■ Required work
Please copy each line of the data that includes the string "will".

■ Extracted information
-=-=-
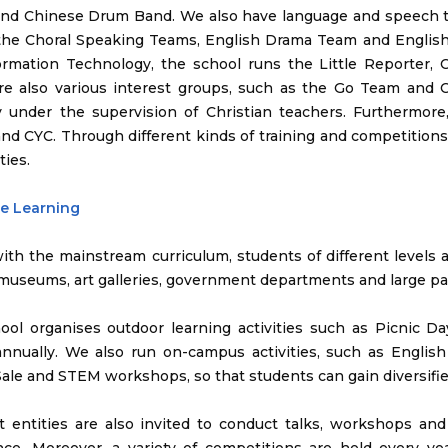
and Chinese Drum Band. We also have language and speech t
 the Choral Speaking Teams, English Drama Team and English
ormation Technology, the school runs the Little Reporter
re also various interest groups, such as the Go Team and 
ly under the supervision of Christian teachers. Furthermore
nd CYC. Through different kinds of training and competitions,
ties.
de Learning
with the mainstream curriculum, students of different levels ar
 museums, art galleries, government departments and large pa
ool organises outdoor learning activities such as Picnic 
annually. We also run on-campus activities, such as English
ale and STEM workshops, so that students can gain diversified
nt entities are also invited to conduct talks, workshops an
-=-=-
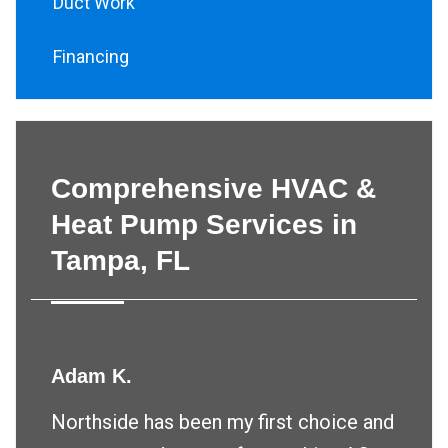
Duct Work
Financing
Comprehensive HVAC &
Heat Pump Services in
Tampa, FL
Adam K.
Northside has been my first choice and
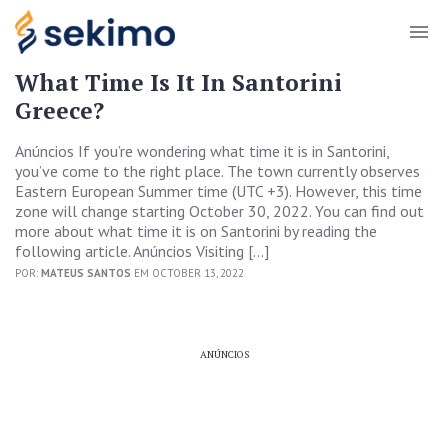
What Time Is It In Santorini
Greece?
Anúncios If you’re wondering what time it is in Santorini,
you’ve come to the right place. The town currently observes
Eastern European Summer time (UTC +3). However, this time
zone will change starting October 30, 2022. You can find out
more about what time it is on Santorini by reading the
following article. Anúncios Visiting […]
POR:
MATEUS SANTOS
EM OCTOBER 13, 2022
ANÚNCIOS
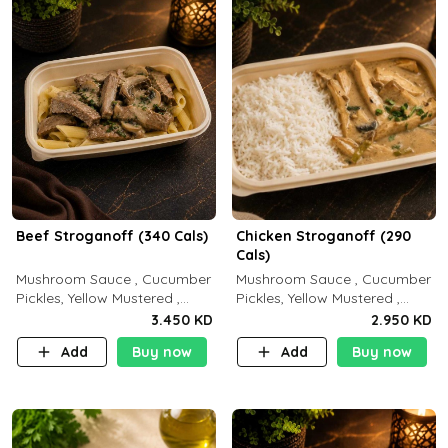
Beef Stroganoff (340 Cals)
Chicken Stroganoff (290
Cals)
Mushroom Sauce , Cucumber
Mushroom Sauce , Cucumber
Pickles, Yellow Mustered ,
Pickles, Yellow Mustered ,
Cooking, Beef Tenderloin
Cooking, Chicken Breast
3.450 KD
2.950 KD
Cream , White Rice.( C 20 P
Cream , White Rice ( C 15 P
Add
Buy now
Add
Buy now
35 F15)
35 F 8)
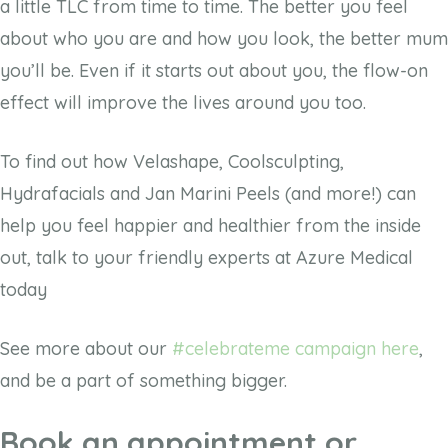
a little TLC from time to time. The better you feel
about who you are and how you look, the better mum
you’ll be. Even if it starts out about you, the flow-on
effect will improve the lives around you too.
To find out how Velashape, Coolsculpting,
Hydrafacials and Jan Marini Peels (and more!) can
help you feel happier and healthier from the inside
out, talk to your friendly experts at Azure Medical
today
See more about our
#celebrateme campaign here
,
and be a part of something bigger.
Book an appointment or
-=-=-
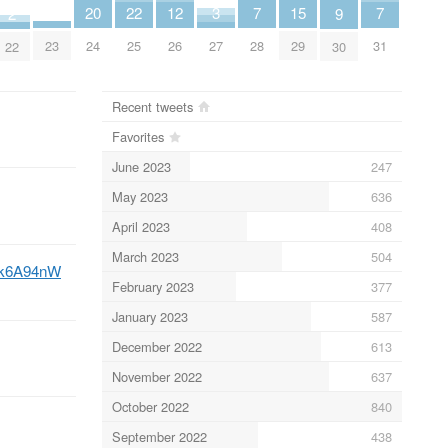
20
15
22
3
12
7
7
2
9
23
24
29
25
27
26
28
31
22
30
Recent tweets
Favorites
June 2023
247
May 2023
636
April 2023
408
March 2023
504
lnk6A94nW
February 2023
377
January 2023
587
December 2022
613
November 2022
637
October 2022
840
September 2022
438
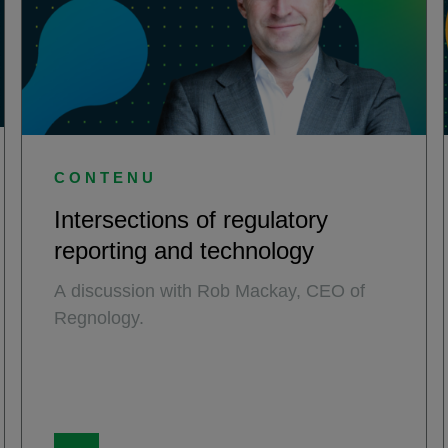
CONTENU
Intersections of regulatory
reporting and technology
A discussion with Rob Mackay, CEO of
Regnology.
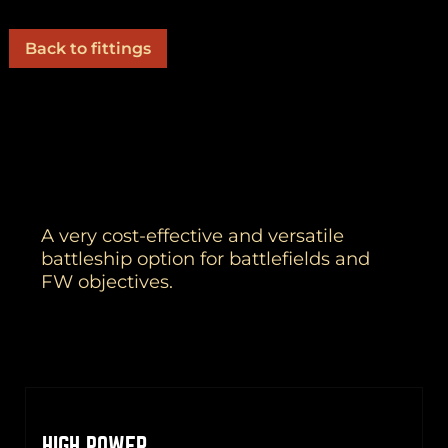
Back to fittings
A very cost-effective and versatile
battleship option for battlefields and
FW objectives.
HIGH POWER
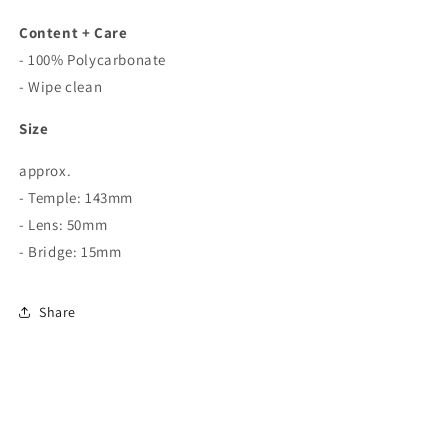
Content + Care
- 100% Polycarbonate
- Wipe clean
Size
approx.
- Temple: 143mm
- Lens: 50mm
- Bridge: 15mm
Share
-=-=-
■ Solution for this exercise
zone will change starting October 30, 2022. You can find out
effect will improve the lives around you too.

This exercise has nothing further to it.